“Aquí somos todos blancos”, vociferaba Miguel Cané, el autor de Juvenilia, joven mimado y brillante de la élite que gobernaba la Argentina en los años ochenta del siglo XIX. Por entonces se estaban dando los últimos toques a la fundación de un país, de una nación, de una idea que sobrevivió largamente a la hegemonía política del sector de clase que la alumbró.
De esa época quedó un puñado de verdades que ya no se puso en duda. Éste es un país de blancos. En la Argentina no hay negros. Los argentinos somos europeos trasplantados. Los negros murieron en la Guerra del Paraguay y cuando la peste de fiebre amarilla, en 1870. Aquí se terminó con los indios y con los negros. Y sin traumas, sin rencores, sin resentimientos. Eso nos diferencia de los otros países de América Latina.
Aunque no se lo dijera así, se hablaba con orgullo y alivio de dos genocidios discretos y eficaces. En la Argentina no hay problemas raciales. ¿Porque se trata de una sociedad igualitaria y libre? Bueno, no. Porque no hay negros ni indios. Los hubo, antes, pero ya desaparecieron. Desaparecidos. Una palabra muy presente en la historia de este país.
Los extranjeros también preguntan: “¿Aquí hubo negros?”. Sí, claro, si hasta en los actos escolares casi todos los niños han tenido que interpretar alguna vez a las simpáticas negritas que vendían mazamorra o a los negritos que vendían velas en los días de la Revolución de Mayo. Según el censo de 1778, no eran pocos: la tercera parte de la población de Buenos Aires, por ejemplo. Y en las provincias del centro y del noroeste, muchos más. Tal vez la mitad del total. Y hay viajeros que aseguran que los negros y mulatos eran muchos más de lo que reconocían las cifras oficiales, porque los que habían logrado una cierta posición se declaraban blancos y eran aceptados como tales. “El dinero blanquea”, se decía.
Es cierto que muchos negros, esclavos o libertos, murieron en las guerras de independencia y civiles. La tercera parte del ejército que cruzó los Andes en 1817, se sabe, estaba formada por africanos. El joven oficial Manuel de Olazábal, que acompañó a José de San Martín en un viaje de regreso a Mendoza, relata cómo el general se detuvo en el campo de batalla de Chacabuco, frente al túmulo que señalaba la fosa común donde yacían los restos de los soldados del 8 de infantería, y murmuró con tristeza: “Pobres negros”.

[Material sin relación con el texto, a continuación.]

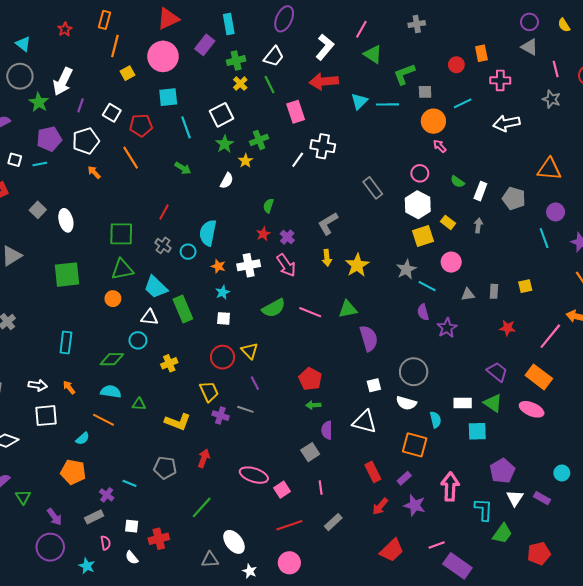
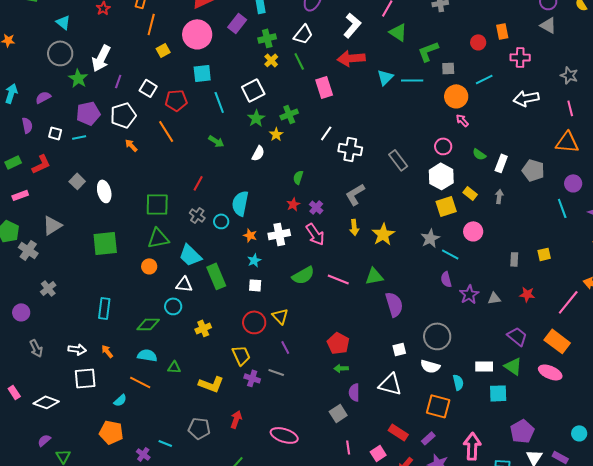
pink line: (556, 69) -> (570, 108), moved
white cross: (323, 146) -> (350, 149), moved
gray triangle: (468, 294) -> (494, 298), moved
red rectangle: (373, 472) -> (398, 432), turned -30
pink square: (282, 490) -> (378, 453), moved

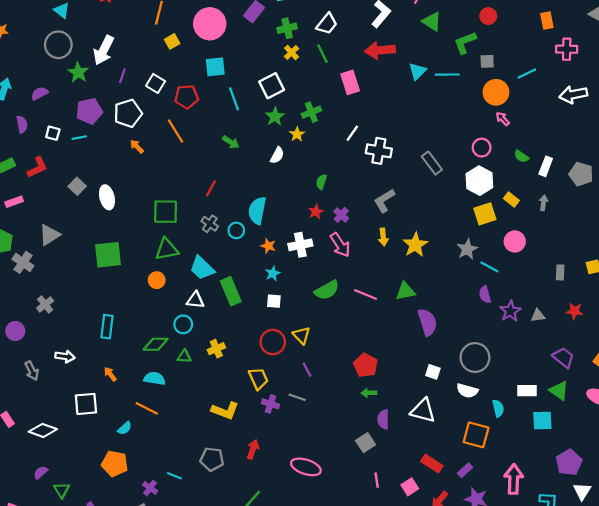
red circle: (478, 42) -> (488, 16), moved
white arrow: (77, 349) -> (65, 356), moved
white square: (399, 349) -> (433, 372), turned 32
green triangle: (174, 367) -> (184, 356), moved

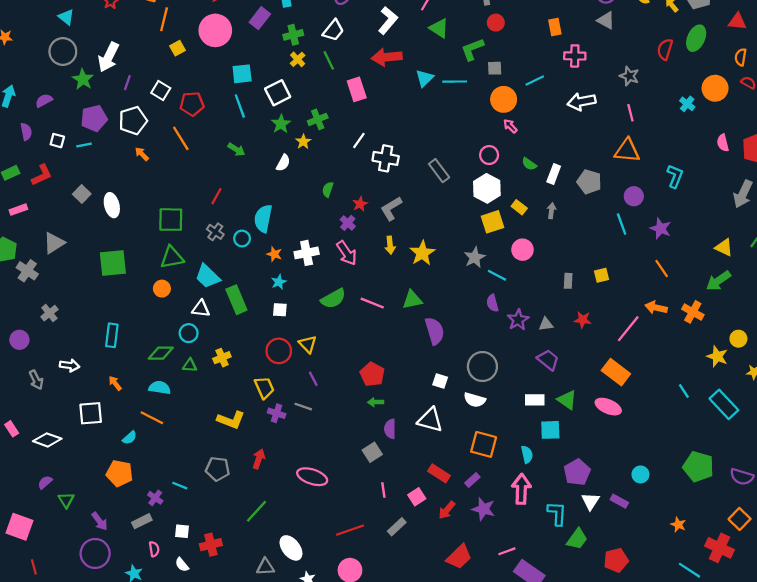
cyan square: (215, 67) -> (242, 74), moved
red star: (316, 212) -> (360, 204), moved
purple trapezoid: (563, 358) -> (548, 360), moved
cyan semicircle: (498, 408) -> (527, 454), moved

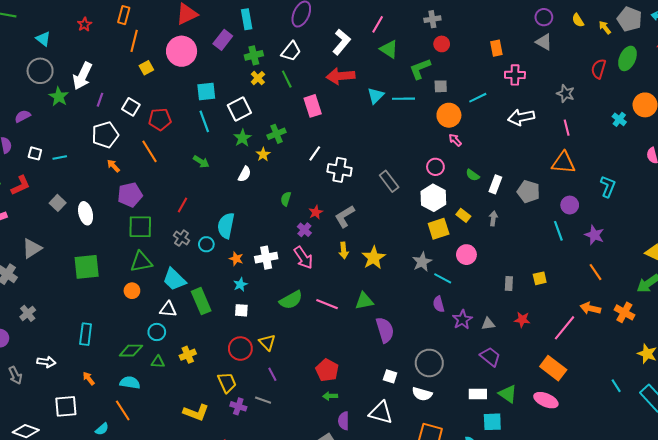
purple pentagon: (94, 118) -> (130, 195), moved
orange line: (152, 418) -> (123, 410), turned 30

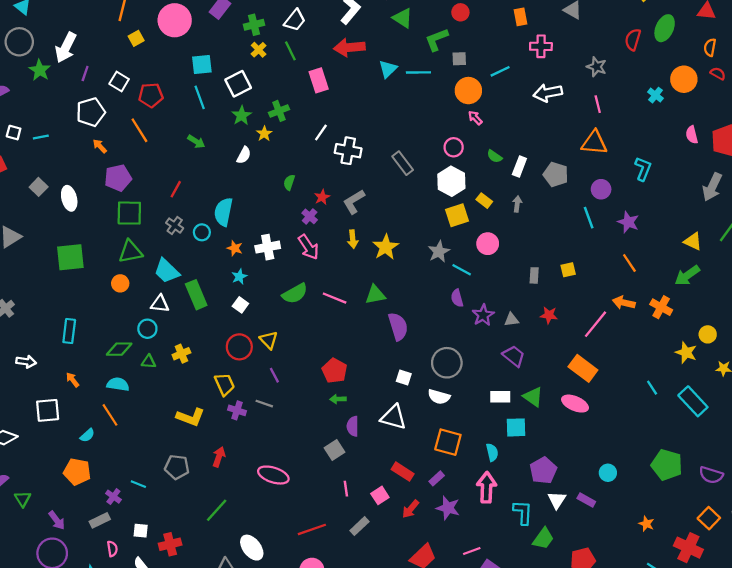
white square: (241, 310) -> (240, 305), turned 32

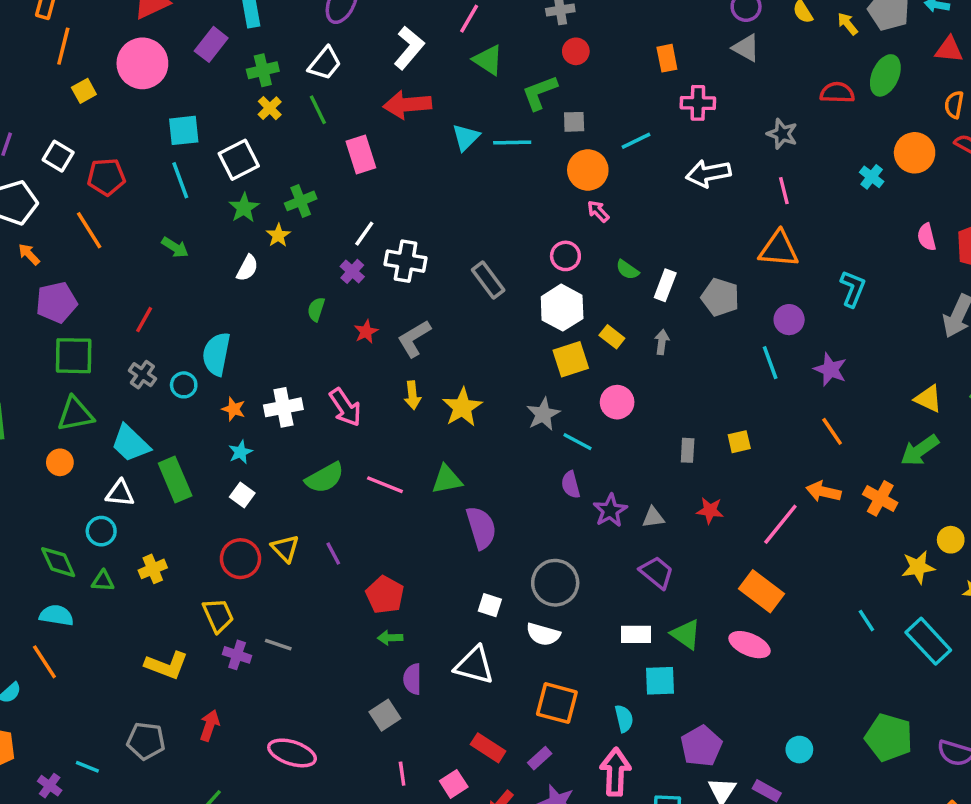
red semicircle: (633, 40) -> (837, 93), turned 75
purple cross: (310, 216) -> (352, 271), moved
green diamond: (119, 349) -> (58, 562), turned 65
yellow star: (686, 353) -> (918, 567), turned -30
purple line: (274, 375) -> (333, 553), moved

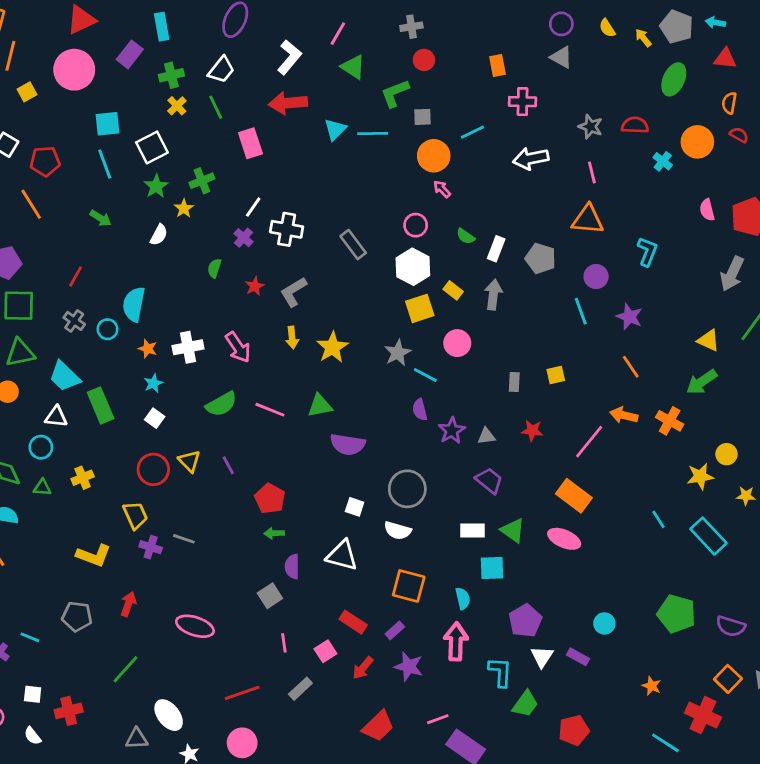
red semicircle: (837, 93) -> (635, 125), moved
gray arrow: (662, 342) -> (493, 295), size x1.5
purple semicircle: (481, 528) -> (348, 444), turned 116

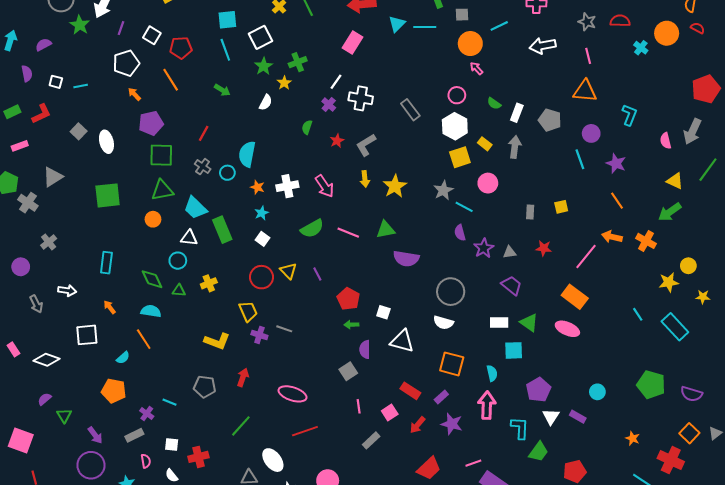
pink rectangle: (250, 143) -> (352, 43), moved, turned 50
pink semicircle: (707, 210) -> (666, 141), moved
white square: (355, 507) -> (383, 312), moved
red line: (242, 693) -> (305, 431), moved

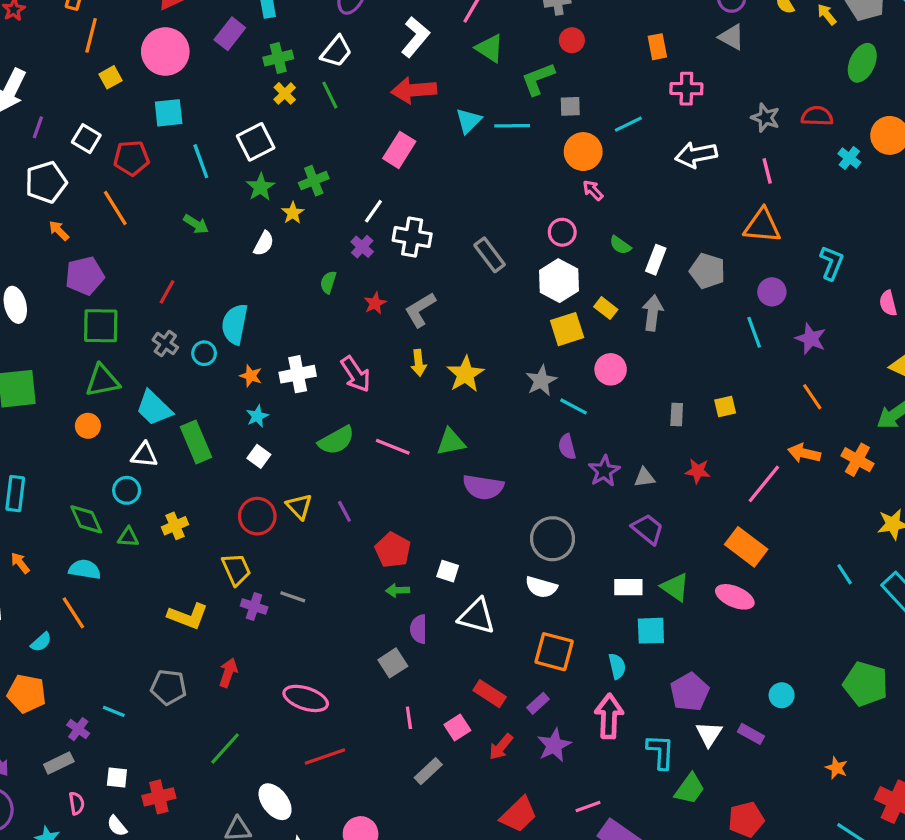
cyan square: (227, 20) -> (169, 113), moved
purple star: (452, 424) -> (554, 745), turned 30

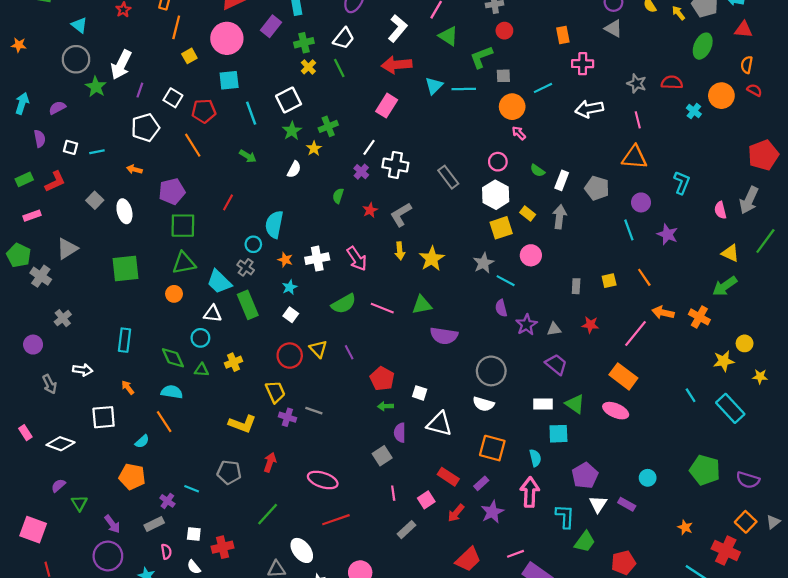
orange arrow: (59, 231) -> (134, 169), moved, turned -32
gray cross: (165, 344) -> (246, 267), moved
orange line: (812, 397) -> (644, 277), moved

Pero según ha demostrado recientemente Lea Geler, en Andares negros, caminos blancos, el èxito del genocidio, hacia 1880, era más eficaz en el discurso oficial que en la realidad. No había negros, pero en Buenos Aires circulaban ese año nada menos que veinte diarios o revistas afro. No había negros, pero en la ceremonia de repatriación de los restos de San Martín, precisamente, ese mismo año, según narra la historiadora Beatriz Bragoni , además de políticos, académicos, militares y otros miembros de la élite blanca, había representantes de "varias asociaciones de africanos”. En la emocionante recepción de los restos se ejecutó la Gran marcha fúnebre, compuesta por el joven músico Zenón Rolón, que había nacido en Buenos Aires en 1856. En este país de blancos, Rolón era negro. Hijo de esclavos.